Cox College was originally called LaGrange Female Seminary in 1842 when it opened in LaGrange, Georgia. It changed names several times: to LaGrange Collegiate Seminary for Young Ladies in 1850, Southern and Western Female College in 1852, Southern Female College in 1854; and finally to Cox College by the 1890s. Part of the school moved to East Point, Georgia in the 1890s, however the main institution moved to Manchester, Georgia in 1895, which renamed itself College Park in 1896. By 1913 it was sometimes referred to as Cox College and Conservatory.

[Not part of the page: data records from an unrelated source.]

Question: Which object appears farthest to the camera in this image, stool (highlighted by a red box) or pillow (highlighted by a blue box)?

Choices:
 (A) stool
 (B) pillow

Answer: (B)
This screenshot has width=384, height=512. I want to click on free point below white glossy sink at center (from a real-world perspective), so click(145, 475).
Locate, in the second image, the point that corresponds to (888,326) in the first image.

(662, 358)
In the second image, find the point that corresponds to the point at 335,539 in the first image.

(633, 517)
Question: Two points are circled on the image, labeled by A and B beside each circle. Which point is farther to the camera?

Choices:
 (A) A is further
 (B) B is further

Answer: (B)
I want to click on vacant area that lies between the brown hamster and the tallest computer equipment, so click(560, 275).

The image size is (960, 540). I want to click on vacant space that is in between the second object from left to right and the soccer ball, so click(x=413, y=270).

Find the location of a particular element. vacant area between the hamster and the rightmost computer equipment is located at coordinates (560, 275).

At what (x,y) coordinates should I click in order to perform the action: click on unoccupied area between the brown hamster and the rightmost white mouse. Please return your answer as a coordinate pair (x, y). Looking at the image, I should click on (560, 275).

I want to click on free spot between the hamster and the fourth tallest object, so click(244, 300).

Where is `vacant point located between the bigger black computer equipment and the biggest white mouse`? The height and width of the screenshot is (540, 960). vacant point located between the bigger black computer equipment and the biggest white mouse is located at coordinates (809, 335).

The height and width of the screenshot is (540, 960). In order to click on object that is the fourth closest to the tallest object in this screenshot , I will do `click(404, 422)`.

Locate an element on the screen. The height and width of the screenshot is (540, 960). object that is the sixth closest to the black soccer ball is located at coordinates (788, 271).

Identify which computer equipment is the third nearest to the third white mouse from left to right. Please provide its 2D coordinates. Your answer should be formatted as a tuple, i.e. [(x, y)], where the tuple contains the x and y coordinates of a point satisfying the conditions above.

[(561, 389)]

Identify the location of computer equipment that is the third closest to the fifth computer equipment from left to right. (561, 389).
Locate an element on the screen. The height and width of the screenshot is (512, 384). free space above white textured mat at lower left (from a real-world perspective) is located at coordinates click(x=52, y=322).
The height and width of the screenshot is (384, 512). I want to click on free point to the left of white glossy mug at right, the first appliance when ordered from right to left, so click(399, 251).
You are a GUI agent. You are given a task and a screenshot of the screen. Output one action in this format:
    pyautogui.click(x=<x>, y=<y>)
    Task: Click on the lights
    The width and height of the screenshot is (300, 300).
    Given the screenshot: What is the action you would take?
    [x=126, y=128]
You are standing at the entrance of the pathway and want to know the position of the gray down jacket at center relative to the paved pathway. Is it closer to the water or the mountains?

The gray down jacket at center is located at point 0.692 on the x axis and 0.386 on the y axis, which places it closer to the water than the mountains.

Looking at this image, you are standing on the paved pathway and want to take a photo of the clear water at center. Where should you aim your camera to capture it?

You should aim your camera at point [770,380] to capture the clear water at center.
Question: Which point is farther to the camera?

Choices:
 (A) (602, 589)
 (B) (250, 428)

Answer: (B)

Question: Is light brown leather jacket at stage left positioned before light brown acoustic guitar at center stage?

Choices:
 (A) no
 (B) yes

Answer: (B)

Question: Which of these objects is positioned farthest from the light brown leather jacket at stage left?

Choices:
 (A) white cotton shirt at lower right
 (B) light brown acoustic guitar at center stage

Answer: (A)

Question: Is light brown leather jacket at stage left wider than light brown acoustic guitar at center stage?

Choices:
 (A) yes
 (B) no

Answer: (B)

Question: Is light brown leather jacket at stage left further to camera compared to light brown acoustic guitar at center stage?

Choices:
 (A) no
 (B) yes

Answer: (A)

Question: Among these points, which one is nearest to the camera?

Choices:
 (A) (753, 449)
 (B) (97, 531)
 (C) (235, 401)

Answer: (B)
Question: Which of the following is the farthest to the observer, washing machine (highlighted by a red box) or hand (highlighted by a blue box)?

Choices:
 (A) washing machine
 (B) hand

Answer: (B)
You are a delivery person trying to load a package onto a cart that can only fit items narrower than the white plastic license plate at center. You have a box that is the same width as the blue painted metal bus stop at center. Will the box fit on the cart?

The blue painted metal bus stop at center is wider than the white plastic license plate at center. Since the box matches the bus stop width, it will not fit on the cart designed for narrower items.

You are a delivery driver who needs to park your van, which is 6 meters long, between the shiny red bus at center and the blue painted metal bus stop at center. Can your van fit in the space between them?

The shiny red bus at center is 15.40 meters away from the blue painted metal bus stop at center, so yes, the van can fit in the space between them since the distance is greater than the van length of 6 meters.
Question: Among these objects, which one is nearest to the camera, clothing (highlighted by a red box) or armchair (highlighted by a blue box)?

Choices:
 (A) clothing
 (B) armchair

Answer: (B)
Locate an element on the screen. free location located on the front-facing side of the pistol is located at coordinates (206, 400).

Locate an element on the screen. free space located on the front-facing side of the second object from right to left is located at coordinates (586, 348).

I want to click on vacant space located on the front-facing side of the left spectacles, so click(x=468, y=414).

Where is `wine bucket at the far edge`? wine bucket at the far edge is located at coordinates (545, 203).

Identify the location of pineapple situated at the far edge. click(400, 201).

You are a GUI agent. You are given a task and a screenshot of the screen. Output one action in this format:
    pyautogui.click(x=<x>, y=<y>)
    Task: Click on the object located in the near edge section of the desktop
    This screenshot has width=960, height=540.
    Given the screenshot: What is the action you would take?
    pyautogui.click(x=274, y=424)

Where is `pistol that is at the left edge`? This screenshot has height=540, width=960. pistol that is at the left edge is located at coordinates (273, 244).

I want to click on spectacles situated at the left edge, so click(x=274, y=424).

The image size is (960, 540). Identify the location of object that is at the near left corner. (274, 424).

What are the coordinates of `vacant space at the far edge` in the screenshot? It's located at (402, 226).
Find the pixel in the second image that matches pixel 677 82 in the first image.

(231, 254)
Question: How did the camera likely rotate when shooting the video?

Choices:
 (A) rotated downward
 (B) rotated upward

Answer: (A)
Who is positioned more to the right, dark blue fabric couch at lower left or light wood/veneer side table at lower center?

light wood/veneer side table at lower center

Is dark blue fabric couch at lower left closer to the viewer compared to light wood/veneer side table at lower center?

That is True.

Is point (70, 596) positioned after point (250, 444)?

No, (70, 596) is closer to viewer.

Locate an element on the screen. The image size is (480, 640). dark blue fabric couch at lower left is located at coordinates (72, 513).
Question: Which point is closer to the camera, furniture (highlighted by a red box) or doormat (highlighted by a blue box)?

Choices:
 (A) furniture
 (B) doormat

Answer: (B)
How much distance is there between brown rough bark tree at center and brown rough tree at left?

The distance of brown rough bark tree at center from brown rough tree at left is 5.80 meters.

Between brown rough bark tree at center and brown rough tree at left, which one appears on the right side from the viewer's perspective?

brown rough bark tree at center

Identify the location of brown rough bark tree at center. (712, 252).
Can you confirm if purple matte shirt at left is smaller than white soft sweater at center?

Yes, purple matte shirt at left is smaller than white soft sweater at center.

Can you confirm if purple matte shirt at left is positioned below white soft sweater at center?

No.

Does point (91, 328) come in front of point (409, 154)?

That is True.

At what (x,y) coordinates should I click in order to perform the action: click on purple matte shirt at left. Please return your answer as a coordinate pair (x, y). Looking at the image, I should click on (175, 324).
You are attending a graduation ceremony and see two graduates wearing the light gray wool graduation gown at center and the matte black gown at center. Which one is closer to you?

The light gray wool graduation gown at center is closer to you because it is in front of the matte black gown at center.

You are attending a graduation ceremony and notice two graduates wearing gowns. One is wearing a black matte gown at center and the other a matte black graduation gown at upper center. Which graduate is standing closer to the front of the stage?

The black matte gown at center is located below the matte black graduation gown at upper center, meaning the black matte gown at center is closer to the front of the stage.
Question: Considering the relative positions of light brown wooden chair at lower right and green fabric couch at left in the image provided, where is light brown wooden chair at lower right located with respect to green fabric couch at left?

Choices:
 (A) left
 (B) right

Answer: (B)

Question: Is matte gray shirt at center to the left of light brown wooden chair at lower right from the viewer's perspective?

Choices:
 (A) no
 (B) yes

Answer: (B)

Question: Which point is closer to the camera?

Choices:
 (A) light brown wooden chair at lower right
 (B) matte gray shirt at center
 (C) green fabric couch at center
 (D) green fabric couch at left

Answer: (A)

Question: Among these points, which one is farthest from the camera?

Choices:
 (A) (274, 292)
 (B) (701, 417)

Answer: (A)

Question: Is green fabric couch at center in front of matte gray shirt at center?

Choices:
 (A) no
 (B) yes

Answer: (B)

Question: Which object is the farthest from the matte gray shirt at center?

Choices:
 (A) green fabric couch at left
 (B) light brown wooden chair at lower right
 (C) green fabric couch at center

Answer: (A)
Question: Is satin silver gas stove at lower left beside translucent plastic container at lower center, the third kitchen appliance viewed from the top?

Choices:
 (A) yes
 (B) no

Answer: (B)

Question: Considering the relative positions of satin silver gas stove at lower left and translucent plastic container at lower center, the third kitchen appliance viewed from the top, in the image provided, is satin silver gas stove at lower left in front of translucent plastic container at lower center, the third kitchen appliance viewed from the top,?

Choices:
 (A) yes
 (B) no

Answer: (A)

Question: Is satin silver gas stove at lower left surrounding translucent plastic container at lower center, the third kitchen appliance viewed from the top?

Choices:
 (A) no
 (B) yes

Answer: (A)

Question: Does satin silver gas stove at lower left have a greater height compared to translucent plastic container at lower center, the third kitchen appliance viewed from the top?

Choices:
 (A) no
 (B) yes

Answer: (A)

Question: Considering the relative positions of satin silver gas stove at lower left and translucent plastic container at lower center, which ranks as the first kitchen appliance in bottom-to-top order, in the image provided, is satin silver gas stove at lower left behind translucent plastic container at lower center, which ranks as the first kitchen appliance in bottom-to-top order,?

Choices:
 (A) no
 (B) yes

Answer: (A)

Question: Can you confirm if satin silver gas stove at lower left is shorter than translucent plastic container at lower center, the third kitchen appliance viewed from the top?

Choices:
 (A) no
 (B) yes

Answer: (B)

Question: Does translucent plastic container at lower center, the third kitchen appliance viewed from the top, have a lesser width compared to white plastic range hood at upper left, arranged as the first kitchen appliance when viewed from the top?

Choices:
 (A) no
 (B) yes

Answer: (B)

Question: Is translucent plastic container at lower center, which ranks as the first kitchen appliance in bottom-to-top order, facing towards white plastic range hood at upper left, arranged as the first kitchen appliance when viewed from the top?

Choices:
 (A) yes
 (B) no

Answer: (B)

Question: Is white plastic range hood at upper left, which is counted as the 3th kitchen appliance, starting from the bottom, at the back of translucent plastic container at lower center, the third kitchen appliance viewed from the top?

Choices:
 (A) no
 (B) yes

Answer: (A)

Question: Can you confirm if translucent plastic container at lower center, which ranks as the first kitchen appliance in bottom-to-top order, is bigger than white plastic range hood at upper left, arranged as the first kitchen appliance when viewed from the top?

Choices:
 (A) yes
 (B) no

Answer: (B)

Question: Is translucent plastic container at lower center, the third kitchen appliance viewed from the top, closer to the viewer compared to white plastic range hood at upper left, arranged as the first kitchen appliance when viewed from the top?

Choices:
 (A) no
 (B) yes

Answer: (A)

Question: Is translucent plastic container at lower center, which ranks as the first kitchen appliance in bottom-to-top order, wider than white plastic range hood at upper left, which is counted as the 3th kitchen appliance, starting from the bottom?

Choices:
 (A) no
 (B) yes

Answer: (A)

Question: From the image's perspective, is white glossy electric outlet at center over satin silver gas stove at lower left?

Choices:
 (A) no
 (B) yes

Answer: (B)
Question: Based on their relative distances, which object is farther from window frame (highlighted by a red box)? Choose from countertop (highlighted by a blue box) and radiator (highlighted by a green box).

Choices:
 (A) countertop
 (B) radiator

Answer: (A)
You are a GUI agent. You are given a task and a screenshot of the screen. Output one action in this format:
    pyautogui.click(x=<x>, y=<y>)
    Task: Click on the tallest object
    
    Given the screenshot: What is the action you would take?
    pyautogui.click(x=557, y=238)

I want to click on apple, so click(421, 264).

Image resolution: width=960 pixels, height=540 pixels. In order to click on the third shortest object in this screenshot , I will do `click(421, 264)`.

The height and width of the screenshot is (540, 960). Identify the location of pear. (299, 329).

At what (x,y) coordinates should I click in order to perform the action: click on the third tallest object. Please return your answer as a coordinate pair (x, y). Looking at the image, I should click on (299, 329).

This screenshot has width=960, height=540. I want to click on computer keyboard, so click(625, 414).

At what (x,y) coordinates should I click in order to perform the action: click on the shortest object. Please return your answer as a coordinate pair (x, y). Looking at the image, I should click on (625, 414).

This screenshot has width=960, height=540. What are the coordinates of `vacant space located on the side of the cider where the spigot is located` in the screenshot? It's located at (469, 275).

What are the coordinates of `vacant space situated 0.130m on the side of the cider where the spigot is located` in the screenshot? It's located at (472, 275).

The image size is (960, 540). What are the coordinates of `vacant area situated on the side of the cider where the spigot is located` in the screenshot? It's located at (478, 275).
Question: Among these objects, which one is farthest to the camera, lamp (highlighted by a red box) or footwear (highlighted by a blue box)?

It closed several times, including ten years between 1923 and 1933. It reopened one more time in 1933, but closed for a final time in 1934. Cox College’s closure effectively rendered the name of College Park a misnomer.

Notable alumni
 Ruth Blair, first woman state historian of Georgia
 Lella A. Dillard (A. B. 1881), president of the Georgia Woman's Christian Temperance Union
 Ida Pruitt, social worker and writer on Sino-American relations
 Lucy May Stanton, artist known for her portrait miniatures, graduated in 1893

See also
 List of current and historical women's universities and colleges

References

Sources
 Early 1900s College Viewbook for Cox College, Westminster College
 Cox College and Conservatory, The Digital Library of Georgia

Educational institutions established in 1842
Educational institutions disestablished in 1934
Defunct private universities and colleges in Georgia (U.S. state)
Former women's universities and colleges in the United States
1842 establishments in Georgia (U.S. state)
1934 disestablishments in Georgia (U.S. state)
History of women in Georgia (U.S. state)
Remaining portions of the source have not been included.